All photos © Javier Callejas |
Sports Pavilion
University of Francisco de Vitoria, Madrid
db - deutsche bauzeitung
April 2018, pages 24 - 31; cover
Excerpts
Large planes of translucent glass, which make up the upper sections of two of its enclosing walls, facing northwest and northeast respectively, flood the interior with indirect skylight.
Campo Baeza has muted all possible visual distractions in the interior, and finished every surface in white, in order to cede protagonism to the play of light across them. They receive and scatter the light, converting it into a spatial presence as palpable as the air itself. When we visited the building on a cloudy winter day, the interior seemed brighter than outside, as Campo Baeza proudly pointed out. The space collected and concentrated the light in a way that nothing around it could match.
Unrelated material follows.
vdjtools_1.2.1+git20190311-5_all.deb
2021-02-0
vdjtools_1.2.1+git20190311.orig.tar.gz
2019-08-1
The general massing forms a striking duality, in which the gymnasium and the narrow slab of the classrooms rise to the same height from either end of a common base.
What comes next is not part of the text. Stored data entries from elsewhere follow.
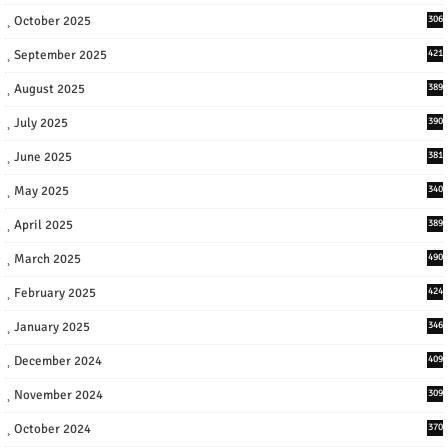
October 2025
306
September 2025
421
August 2025
389
July 2025
390
June 2025
381
May 2025
340
April 2025
389
March 2025
490
February 2025
424
January 2025
346
December 2024
409
November 2024
309
October 2024
370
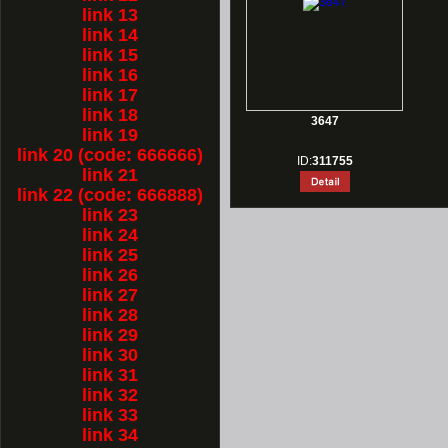
link 13
link 14
link 15
link 16
link 17
link 18
3647
link 19
link 20 (code: 666666)
ID:
311755
link 21
link 22 (code: 666888)
link 23
link 24
link 25
link 26
link 27
link 28
link 29
link 30
link 31
link 32
link 33
link 34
This singular massing recalls the relation between Campo Baeza's Caja de Granada bank headquarters in Granada (2001), another "container of light", and his adjacent Museum for the Memory of Andalucía (2010), where the low base ends in a spectacular, extenuated vertical slab at one end, which rises to the height of the bank on the other side, creating a conceptual spatial containment between them, although the two buildings are actually misaligned. Here the compositional idea is more condensed and conclusively realized.
Drawings courtesy of Albeto Campo Baeza |
If there was something of the formal extremism of Boullée in the Museum in Granada, Campo Baeza also displayed a skillful use of stripped-down Beaux-Arts spatial organization in the plan, bringing to mind as well the compositional strategies of Post Modern proto-minimalists such as Aldo Rossi. We find these strategies here as well.